LINCOLN PARK — If you think you've seen more monarch butterflies recently, you're not mistaken.

The butterflies appear to be back after recent declines in population as they make their way through the city and the Midwest on their annual jaunt to Mexico.

"It seems to have been a good summer for monarchs, and so there's a strong migration that's come through," said Doug Taron, chief curator at the Notebaert Nature Museum.

Taron has led the Illinois Butterfly Monitoring Network for 30 years, and he took the long view Wednesday, as the insects' Chicago leg of its migration was beginning to wind down. He cautioned that butterfly aficionados shouldn't get too excited about this year's increase — or too down about declines in years past.
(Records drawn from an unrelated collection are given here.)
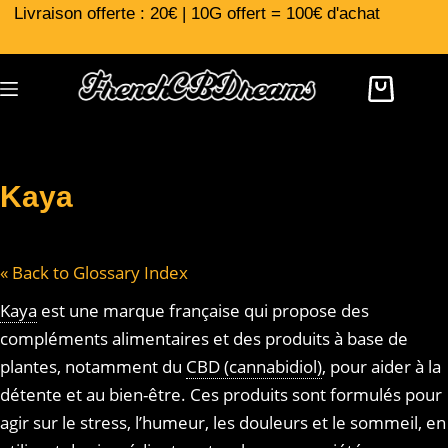
Livraison offerte : 20€ | 10G offert = 100€ d'achat
Kaya
« Back to Glossary Index
Kaya
est une marque française qui propose des
compléments alimentaires et des produits à base de
plantes, notamment du
CBD (cannabidiol)
, pour aider à la
détente et au bien-être. Ces produits sont formulés pour
agir sur le stress, l’humeur, les douleurs et le sommeil, en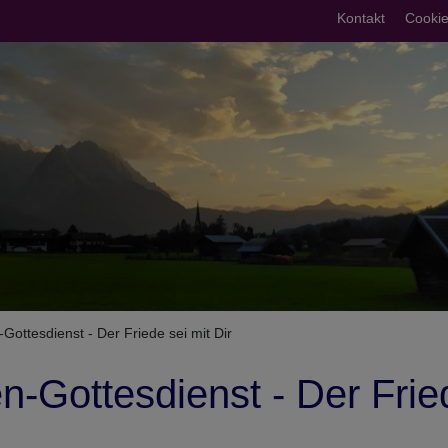
Fußberei
Kontakt
Cookie
umb
Gottesdienst - Der Friede sei mit Dir
n-Gottesdienst - Der Frie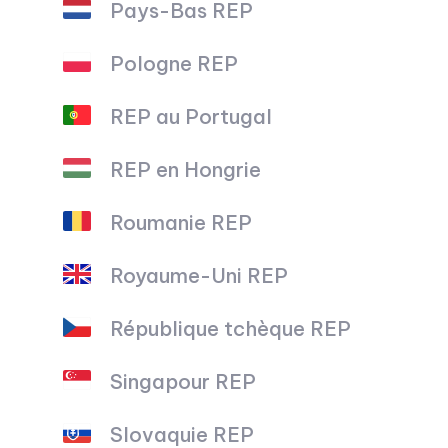
Pays-Bas REP
Pologne REP
REP au Portugal
REP en Hongrie
Roumanie REP
Royaume-Uni REP
République tchèque REP
Singapour REP
Slovaquie REP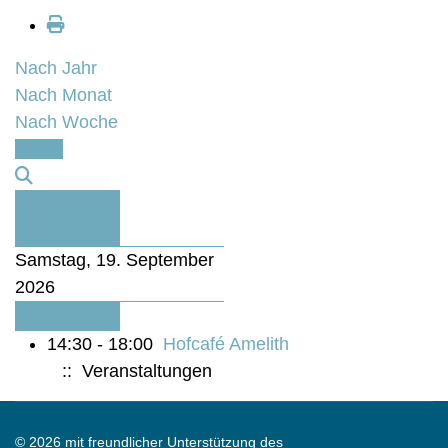
Nach Jahr
Nach Monat
Nach Woche
Heute
Vorheriger
Tag
Samstag, 19. September
2026
Folgetag
14:30 - 18:00
Hofcafé Amelith
:: Veranstaltungen
© 2026 mit freundlicher Unterstützung des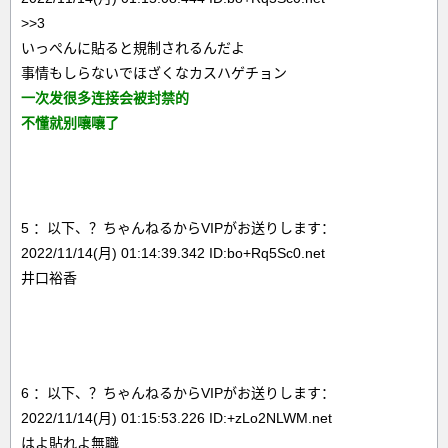
>>3
いっぺんに貼ると規制されるんだよ
事情もしらないでほざくなカスハゲチョン
一次发很多连接会被封禁的
不懂就别嚷嚷了
5 ：以下、？ちゃんねるからVIPがお送りします：
2022/11/14(月) 01:14:39.342 ID:bo+Rq5Sc0.net
井口裕香
6 ：以下、？ちゃんねるからVIPがお送りします：
2022/11/14(月) 01:15:53.226 ID:+zLo2NLWM.net
はよ貼れよ無職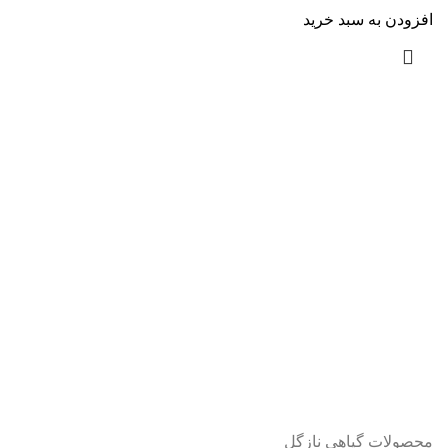
افزودن به سبد خرید
محصولات گیاهی نازگل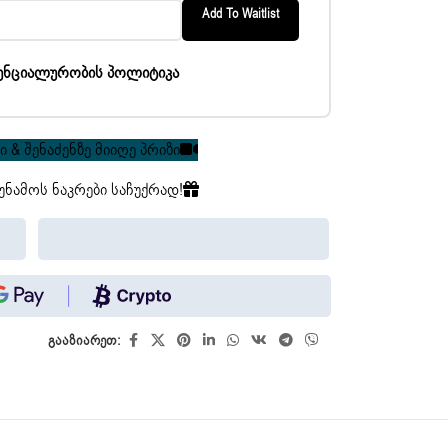
Add To Waitlist
ენციალურობის პოლიტიკა
 & შენაძენზე მიიღე პრიზი
უნამოს ნაკრები საჩუქრად!
გააზიარეთ: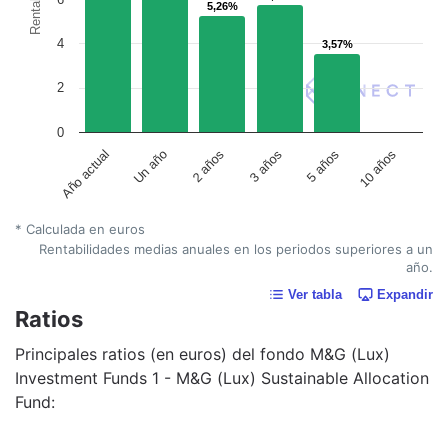
5,26%
5,26%
4
3,57%
3,57%
2
0
Un año
5 años
2 años
10 años
Año actual
3 años
* Calculada en euros
Rentabilidades medias anuales en los periodos superiores a un
año.
Ver tabla
Expandir
Ratios
Principales ratios (en euros) del fondo M&G (Lux)
Investment Funds 1 - M&G (Lux) Sustainable Allocation
Fund: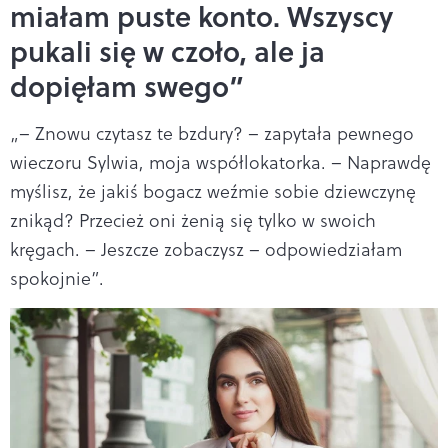
miałam puste konto. Wszyscy
pukali się w czoło, ale ja
dopięłam swego”
„– Znowu czytasz te bzdury? – zapytała pewnego
wieczoru Sylwia, moja współlokatorka. – Naprawdę
myślisz, że jakiś bogacz weźmie sobie dziewczynę
znikąd? Przecież oni żenią się tylko w swoich
kręgach. – Jeszcze zobaczysz – odpowiedziałam
spokojnie”.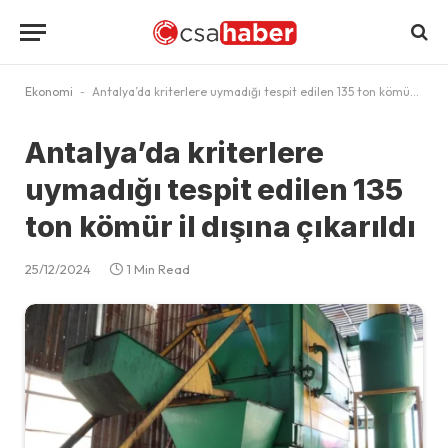
Ekonomi
-
Antalya’da kriterlere uymadığı tespit edilen 135 ton kömür il dışına çıkarıldı
Antalya’da kriterlere
uymadığı tespit edilen 135
ton kömür il dışına çıkarıldı
25/12/2024
1 Min Read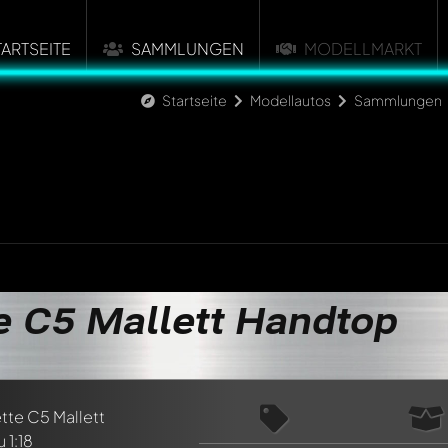
TARTSEITE
SAMMLUNGEN
MODELLMARKT
Startseite
Modellautos
Sammlungen
e C5 Mallett Handtop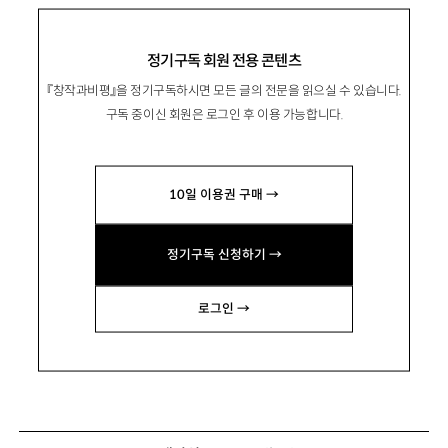
정기구독 회원 전용 콘텐츠
『창작과비평』을 정기구독하시면 모든 글의 전문을 읽으실 수 있습니다.
구독 중이신 회원은 로그인 후 이용 가능합니다.
10일 이용권 구매 →
정기구독 신청하기 →
로그인 →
This year the network spotted butterflies at almost twice as many places as last year, when the network reported monarchs at just 73 locations, with a high of 84 at Hoosier Prairie. In 2015, it spotted butterflies at 92 separate locations, with a high count of 124 at Illinois Beach State Park.

"We are just under twice as many as we saw last year" when there was a bit of a panic about what was then perceived as a decline, he said. "There was a lot of hoopla over the fact that there was a 27 percent reduction."

Taron said those year-to-year counts are "very much within the range of normal annual variation," and "monarchs, like a lot of insects, have a lot of annual variability in the population."

While some have blamed climate change for the drops, he said it's too difficult to say what causes increases or decreases from year to year.

Scientists will get a better idea of how monarchs are faring during the annual winter count in Mexico at the end of their 2,000-mile migration, with one channel running from Canada, Michigan and Wisconsin down through Chicago and points south. But Taron said this year's count by the Illinois Butterfly Monitoring Network was encouraging and serves as "a pretty good predictor most years of what we're going to see in Mexico."

Chicago in general and Lincoln Park in particular is a good place to count — and a good place to see migrating monarchs — because it serves as what Taron called a "migrant trap."

"It's actually not just butterflies," he said. "A lot of organisms that migrate tend to get concentrated here," including other butterflies, dragonflies and birds.

The reason for that has to do with Lake Michigan and Chicago's ribbon of green along the lakefront. "A lot of things don't want to cross a large body of water like that if they can avoid it," Taron said, for obvious reasons. Chicago's lakefront, then, serves as an inviting rest stop for species flying north-south along the lake's western edge.

And it's not just along the lake.

"Many people can see migrating monarchs right in their own backyard," Taron added.

What can Chicagoans do to help them along? Taron suggested planting milkweed and fall blooms like zinnias, goldenrods, blazing stars and asters.

Milkweed has been lost to agriculture, Taron said, contributing to the general reduction in monarch population.

"Not for the adult butterflies," he added, "but for the caterpillars," which typically hatch and feed off the plants after adults have laid their eggs there.

Monarch butterflies love milkweed. (Shutterstock)

Fall blooms, meanwhile, provide the migrating adult butterflies with a food source.

"Late-blooming plants that offer the butterflies important nectar food sources are a great help," Taron said.

"A lot of people are planting milkweed," he added. "There hasn't been as much publicity given to the benefits of planting fall plants for them. But we're starting to see that happen as well."

The migration in Chicago has already peaked and is starting to wind down, Taron said, but people can monitor the migration through websites like Monarch Watch and Journey North, which also has a monarch map.

In any case, Taron said to enjoy the monarchs while they're passing through, and not to get too excited about increases or depressed about declines from year to year.

"It's going to be interesting to see how this plays out over the next few years," he said. "I don't put a lot of stock in short-term, year-to-year variations."